In sostanza, rende… costituzionale ciò che secondo il Tar è… incostituzionale: “1. Dopo il comma 3 è aggiunto il seguente: “3-bis. L’articolo 9, comma 1, del decreto-legge 8 agosto 2013, n. 91, convertito con modificazioni nella legge 7 ottobre 2013, n. 112, si interpreta nel senso che il decreto del Ministro dei Beni e delle Attività culturali e del Turismo, ivi previsto, di rideterminazione dei criteri per l’erogazione e delle modalità per la liquidazione e l’anticipazione dei contributi allo spettacolo dal vivo finanziati a valere sul Fondo Unico dello Spettacolo di cui alla legge 30 aprile 1985, n. 163, o ai sensi della legge 23 dicembre 1996, n. 662, e successive modificazioni, ha la stessa natura non regolamentare di cui all’articolo 1, comma 1, del decreto-legge 18 febbraio 2003, n. 24, convertito, con modificazioni, dalla legge 17 aprile 2003, n. 82, e di cui all’articolo 1, comma 3, della legge 15 novembre 2005, n. 239, nonché nel senso che le regole tecniche di riparto sono basate sull’esame comparativo di appositi programmi di attività pluriennale presentati dagli enti e dagli organismi dello spettacolo e possono definire apposite categorie tipologiche dei soggetti ammessi a presentare domanda, per ciascuno dei settori delle attività di danza, delle attività musicali, delle attività teatrali e delle attività circensi e dello spettacolo viaggiante”.
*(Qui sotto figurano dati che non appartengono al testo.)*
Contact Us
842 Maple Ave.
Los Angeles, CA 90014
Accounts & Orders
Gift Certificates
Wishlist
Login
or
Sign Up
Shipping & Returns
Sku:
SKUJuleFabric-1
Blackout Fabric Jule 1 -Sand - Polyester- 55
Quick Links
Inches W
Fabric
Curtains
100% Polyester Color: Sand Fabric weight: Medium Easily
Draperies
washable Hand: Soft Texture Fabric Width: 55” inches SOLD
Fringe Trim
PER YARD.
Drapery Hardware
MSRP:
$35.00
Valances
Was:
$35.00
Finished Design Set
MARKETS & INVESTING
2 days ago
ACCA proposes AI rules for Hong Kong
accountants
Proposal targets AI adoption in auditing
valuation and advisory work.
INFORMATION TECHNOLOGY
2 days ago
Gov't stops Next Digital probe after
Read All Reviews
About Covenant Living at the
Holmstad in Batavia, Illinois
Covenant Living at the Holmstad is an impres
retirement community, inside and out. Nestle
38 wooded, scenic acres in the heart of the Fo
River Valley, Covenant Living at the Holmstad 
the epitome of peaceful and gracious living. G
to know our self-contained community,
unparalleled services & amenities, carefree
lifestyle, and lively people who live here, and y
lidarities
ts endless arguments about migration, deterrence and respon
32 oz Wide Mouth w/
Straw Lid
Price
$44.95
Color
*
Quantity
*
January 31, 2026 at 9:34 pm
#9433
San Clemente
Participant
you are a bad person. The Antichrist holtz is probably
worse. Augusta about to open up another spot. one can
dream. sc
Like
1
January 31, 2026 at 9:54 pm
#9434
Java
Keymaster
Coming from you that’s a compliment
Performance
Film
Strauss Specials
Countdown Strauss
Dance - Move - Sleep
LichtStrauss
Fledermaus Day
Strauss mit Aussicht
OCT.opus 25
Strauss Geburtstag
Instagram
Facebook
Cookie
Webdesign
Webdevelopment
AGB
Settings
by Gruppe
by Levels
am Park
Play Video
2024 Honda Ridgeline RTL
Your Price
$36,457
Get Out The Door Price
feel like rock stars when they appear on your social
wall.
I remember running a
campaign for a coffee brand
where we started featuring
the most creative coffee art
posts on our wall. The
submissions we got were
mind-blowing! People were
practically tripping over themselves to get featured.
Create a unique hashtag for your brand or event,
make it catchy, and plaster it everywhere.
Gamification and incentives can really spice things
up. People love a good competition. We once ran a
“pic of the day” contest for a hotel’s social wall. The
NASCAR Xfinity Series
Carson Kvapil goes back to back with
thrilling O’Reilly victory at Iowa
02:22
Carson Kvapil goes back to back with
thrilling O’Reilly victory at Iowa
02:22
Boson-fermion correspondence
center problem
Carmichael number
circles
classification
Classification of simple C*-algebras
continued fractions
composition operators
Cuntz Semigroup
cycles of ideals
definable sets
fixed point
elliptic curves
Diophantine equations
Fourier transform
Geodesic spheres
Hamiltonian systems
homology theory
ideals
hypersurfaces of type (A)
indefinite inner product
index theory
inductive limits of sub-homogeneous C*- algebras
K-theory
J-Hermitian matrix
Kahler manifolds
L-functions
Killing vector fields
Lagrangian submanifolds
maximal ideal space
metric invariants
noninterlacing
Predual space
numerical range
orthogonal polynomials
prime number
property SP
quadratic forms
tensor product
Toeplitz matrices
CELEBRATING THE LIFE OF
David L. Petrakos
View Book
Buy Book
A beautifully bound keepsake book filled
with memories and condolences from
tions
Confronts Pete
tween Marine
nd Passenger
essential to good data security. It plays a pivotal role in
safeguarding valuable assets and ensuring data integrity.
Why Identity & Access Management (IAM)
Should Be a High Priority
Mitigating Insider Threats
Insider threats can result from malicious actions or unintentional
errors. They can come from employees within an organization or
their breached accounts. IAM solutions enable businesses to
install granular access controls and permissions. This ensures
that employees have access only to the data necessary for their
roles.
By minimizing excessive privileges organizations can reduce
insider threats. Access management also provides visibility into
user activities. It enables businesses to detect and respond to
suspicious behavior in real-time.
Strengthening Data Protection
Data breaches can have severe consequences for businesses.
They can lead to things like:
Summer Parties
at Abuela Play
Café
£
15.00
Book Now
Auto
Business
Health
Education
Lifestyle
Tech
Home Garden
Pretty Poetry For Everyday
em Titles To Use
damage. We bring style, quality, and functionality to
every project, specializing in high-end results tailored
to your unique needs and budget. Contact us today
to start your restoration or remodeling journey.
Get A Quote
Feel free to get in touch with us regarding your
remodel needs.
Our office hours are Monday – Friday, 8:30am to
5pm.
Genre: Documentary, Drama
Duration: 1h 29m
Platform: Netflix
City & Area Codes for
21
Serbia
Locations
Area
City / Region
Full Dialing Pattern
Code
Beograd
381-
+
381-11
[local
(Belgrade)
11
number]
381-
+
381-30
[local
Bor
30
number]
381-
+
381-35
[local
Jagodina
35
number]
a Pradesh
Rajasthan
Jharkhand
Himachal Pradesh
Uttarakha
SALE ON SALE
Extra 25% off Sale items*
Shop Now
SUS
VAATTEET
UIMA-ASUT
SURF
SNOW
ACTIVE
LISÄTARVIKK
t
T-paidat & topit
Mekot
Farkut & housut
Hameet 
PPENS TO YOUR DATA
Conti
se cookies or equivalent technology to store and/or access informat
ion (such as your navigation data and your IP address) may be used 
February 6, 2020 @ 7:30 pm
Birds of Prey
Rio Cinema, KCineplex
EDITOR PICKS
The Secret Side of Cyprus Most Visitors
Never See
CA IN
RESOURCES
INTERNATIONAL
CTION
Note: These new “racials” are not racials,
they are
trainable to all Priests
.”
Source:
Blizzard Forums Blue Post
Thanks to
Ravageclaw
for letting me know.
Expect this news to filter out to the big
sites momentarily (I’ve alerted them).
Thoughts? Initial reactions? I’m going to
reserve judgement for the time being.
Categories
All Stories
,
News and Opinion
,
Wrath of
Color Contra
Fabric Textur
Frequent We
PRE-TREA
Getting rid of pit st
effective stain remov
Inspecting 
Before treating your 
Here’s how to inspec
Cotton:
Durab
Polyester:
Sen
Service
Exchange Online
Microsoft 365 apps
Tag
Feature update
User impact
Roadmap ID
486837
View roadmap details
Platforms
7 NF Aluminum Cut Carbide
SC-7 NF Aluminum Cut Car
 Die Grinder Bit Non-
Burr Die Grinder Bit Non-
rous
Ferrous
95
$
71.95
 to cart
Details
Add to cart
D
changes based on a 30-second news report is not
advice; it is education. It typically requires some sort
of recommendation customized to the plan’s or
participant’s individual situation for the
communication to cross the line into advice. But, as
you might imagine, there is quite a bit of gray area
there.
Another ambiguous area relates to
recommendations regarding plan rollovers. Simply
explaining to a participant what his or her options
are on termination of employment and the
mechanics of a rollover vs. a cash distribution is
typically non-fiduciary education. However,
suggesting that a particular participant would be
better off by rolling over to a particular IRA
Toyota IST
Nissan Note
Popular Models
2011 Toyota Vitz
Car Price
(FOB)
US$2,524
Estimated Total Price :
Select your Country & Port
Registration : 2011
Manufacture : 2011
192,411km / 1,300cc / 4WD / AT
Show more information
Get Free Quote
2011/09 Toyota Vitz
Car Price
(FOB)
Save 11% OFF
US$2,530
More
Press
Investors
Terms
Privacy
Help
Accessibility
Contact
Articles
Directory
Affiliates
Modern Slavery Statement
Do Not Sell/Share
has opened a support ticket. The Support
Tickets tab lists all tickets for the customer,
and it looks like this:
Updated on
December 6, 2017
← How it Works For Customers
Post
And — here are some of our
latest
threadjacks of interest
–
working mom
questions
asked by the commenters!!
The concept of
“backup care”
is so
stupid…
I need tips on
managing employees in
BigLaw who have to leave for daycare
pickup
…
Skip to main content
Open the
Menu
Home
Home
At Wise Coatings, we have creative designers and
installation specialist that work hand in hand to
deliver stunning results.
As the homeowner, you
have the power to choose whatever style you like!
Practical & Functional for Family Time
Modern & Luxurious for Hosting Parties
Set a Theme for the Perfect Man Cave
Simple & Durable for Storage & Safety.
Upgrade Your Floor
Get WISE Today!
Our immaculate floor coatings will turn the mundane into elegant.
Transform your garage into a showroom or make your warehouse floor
La Camera ha approvato ieri 21 luglio il decreto sugli enti locali, che passa in Senato per la “seconda lettura”. I “sì” sono stati 271, i “no” 109, 2 gli ”astenuti”. All’interno del provvedimento, all’articolo 24, è stato quindi inserito l’emendamento Rampi appunto, ovvero la norma interpretativa sui criteri per l’erogazione del Fus, ed approvata una norma che prevede uno o più regolamenti per la revisione dell’assetto regolamentare e organizzativo delle Fondazioni Lirico Sinfoniche (altra questione infinitamente controversa: si ricordi che questi enti assorbono la parte prevalente del Fus stesso).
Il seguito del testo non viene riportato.